American talk show (2011–2012)

Lifechangers is an American half-hour daytime talk show hosted by Drew Pinsky. It premiered on September 19, 2011, as part of The CW Daytime.

==Overview==
The show featured Drew Pinsky and a panel of experts including celebrities and doctors, helping ordinary people who are dealing with conflicts in their lives, which could include relationship or addiction issues.

==Development==
It was announced in April 2011 that The CW had ordered Lifechangers to series. The show aired on weekdays at 3:00 ET/2:00 CT on The CW stations as part of The CW Daytime block, replacing The Tyra Banks Show repeats which aired during the 2010–2011 television season. An original episode aired in the first half-hour and an encore telecast in the second one. It was announced on August 4, 2011 that Maria Menounos will have on-air duties on the show.

==Production==
Lifechangers was produced by Warner Bros.' Telepictures Productions.
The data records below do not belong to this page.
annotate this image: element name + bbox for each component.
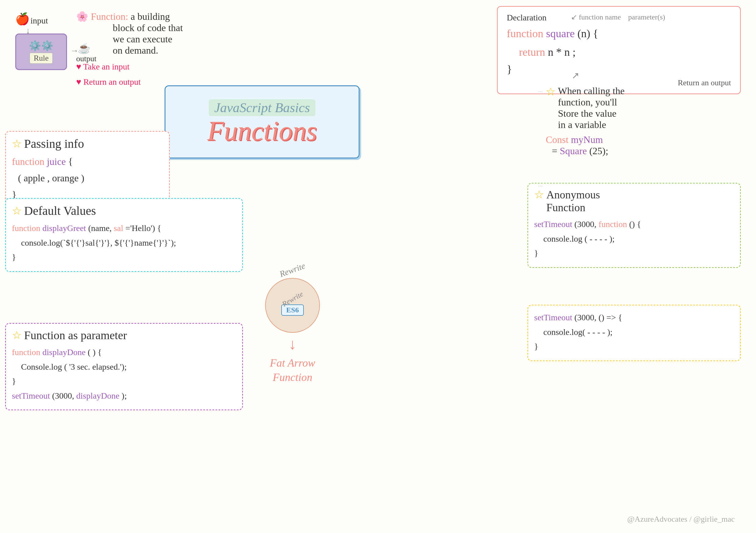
my-num: myNum <box>571 134 603 145</box>
const-code: Const myNum = Square (25); <box>546 134 741 157</box>
fat-arrow-code: setTimeout (3000, () => { console.log( -… <box>534 310 734 354</box>
anon-set: setTimeout <box>534 219 574 229</box>
anon-title: ☆ AnonymousFunction <box>534 188 734 214</box>
dv-fn-kw: function <box>12 224 42 233</box>
function-def-heading: 🌸 Function: a building block of code tha… <box>76 11 253 56</box>
anon-line1: setTimeout (3000, function () { <box>534 217 734 232</box>
declaration-label: Declaration <box>507 13 547 22</box>
passing-line2: ( apple , orange ) <box>12 170 163 186</box>
default-line2: console.log(`${'{'}sal{'}'}, ${'{'}name{… <box>12 236 236 250</box>
dots-mid: ··· <box>4 195 8 202</box>
dv-params: (name, <box>88 224 114 233</box>
fp-line4: setTimeout (3000, displayDone ); <box>12 388 236 403</box>
default-line1: function displayGreet (name, sal ='Hello… <box>12 221 236 236</box>
anon-args1: (3000, <box>574 219 599 229</box>
decl-code-line2: return n * n ; <box>507 43 731 62</box>
fp-line1: function displayDone ( ) { <box>12 345 236 360</box>
fat-set: setTimeout <box>534 313 574 322</box>
title-subtitle: JavaScript Basics <box>209 99 315 116</box>
title-box: JavaScript Basics Functions <box>165 85 360 158</box>
connection-arrow: ↗ <box>572 70 579 81</box>
fat-line1: setTimeout (3000, () => { <box>534 310 734 325</box>
fp-fn-name: displayDone <box>42 347 88 357</box>
function-title: Function: <box>91 11 128 22</box>
decl-code-line3: } <box>507 62 731 77</box>
rewrite-down-arrow: ↓ <box>241 335 344 353</box>
input-label: input <box>31 16 48 26</box>
dots-right1: ··· <box>538 183 543 190</box>
default-star: ☆ <box>12 204 22 217</box>
when-text: When calling thefunction, you'llStore th… <box>558 85 625 130</box>
fn-param-star: ☆ <box>12 329 22 342</box>
fp-set-kw: setTimeout <box>12 391 52 400</box>
machine-box: ⚙️⚙️ Rule <box>15 34 67 70</box>
decl-code-line1: function square (n) { <box>507 24 731 43</box>
dots-right2: ··· <box>538 88 543 95</box>
when-calling-box: ☆ When calling thefunction, you'llStore … <box>546 85 741 157</box>
fp-semi: ); <box>122 391 127 400</box>
passing-info-title: ☆ Passing info <box>12 137 163 151</box>
fp-fn-ref: displayDone <box>76 391 120 400</box>
credit-text: @AzureAdvocates / @girlie_mac <box>627 515 735 523</box>
credit: @AzureAdvocates / @girlie_mac <box>627 515 735 524</box>
when-calling-header: ☆ When calling thefunction, you'llStore … <box>546 85 741 130</box>
const-kw: Const <box>546 134 571 145</box>
functions-text: Functions <box>207 116 317 146</box>
dots-top-left: ··· <box>4 131 8 138</box>
fn-name-label-arrow: ↙ function name parameter(s) <box>571 13 665 22</box>
apple-icon: 🍎 <box>15 12 30 26</box>
rewrite-area: Rewrite Rewrite ES6 ↓ Fat ArrowFunction <box>241 265 344 385</box>
kw-return: return <box>519 46 548 58</box>
passing-title-text: Passing info <box>24 137 84 151</box>
rewrite-circle: Rewrite ES6 <box>265 278 320 333</box>
fp-set-args: (3000, <box>52 391 76 400</box>
anon-title-text: AnonymousFunction <box>546 188 600 214</box>
title-functions: Functions <box>207 117 317 145</box>
passing-star: ☆ <box>12 137 22 150</box>
js-basics-text: JavaScript Basics <box>214 100 310 115</box>
fat-line3: } <box>534 339 734 354</box>
equals: = <box>552 146 560 156</box>
return-expr: n * n ; <box>548 46 576 58</box>
dv-sal: sal <box>114 224 123 233</box>
function-definition: 🌸 Function: a building block of code tha… <box>76 11 253 90</box>
anon-code: setTimeout (3000, function () { console.… <box>534 217 734 260</box>
fn-param-title-text: Function as parameter <box>24 329 127 342</box>
fn-as-param-box: ☆ Function as parameter function display… <box>5 323 243 410</box>
anon-star: ☆ <box>534 188 544 201</box>
fn-juice: juice <box>47 156 68 167</box>
fn-param-code: function displayDone ( ) { Console.log (… <box>12 345 236 403</box>
fp-line3: } <box>12 374 236 388</box>
dv-fn-name: displayGreet <box>42 224 88 233</box>
fn-params: (n) { <box>578 27 598 40</box>
passing-code: function juice { ( apple , orange ) } <box>12 153 163 203</box>
const-line1: Const myNum <box>546 134 741 146</box>
anon-fn-kw: function <box>599 219 627 229</box>
anon-function-box: ☆ AnonymousFunction setTimeout (3000, fu… <box>527 183 741 268</box>
gear-icons: ⚙️⚙️ <box>29 40 53 51</box>
passing-line1: function juice { <box>12 153 163 170</box>
declaration-box: Declaration ↙ function name parameter(s)… <box>497 6 741 94</box>
fn-square: square <box>546 27 578 40</box>
rule-label: Rule <box>30 53 52 64</box>
default-code: function displayGreet (name, sal ='Hello… <box>12 221 236 264</box>
fat-args1: (3000, () => { <box>574 313 622 322</box>
default-values-box: ☆ Default Values function displayGreet (… <box>5 198 243 272</box>
fn-kw: function <box>12 156 47 167</box>
fat-arrow-label: Fat ArrowFunction <box>241 356 344 385</box>
anon-fn-open: () { <box>629 219 641 229</box>
bullet1: ♥ Take an input <box>76 59 253 74</box>
fat-line2: console.log( - - - - ); <box>534 325 734 339</box>
fp-params: ( ) { <box>88 347 102 357</box>
fp-line2: Console.log ( '3 sec. elapsed.'); <box>12 360 236 374</box>
fat-arrow-box: setTimeout (3000, () => { console.log( -… <box>527 305 741 361</box>
default-line3: } <box>12 250 236 264</box>
dv-default: ='Hello') { <box>125 224 161 233</box>
default-title-text: Default Values <box>24 203 96 218</box>
square-args: (25); <box>589 146 608 156</box>
declaration-header: Declaration ↙ function name parameter(s) <box>507 13 731 22</box>
function-label: 🌸 <box>76 11 91 22</box>
const-line2: = Square (25); <box>546 146 741 157</box>
fn-param-title: ☆ Function as parameter <box>12 329 236 342</box>
square-call: Square <box>560 146 587 156</box>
Drew Pinsky served as executive producer alongside Lisa Gregorisch-Dempsey, who also created the series, and Howard Lapides. It was announced in March that former The Tyra Banks Show producer Rachel Miskowiec will co-produce.

==Cancellation==
The series was cancelled after one season in May 2012 and was replaced on September 17, 2012 by Tribune Broadcasting/ITV Studios's The Bill Cunningham Show.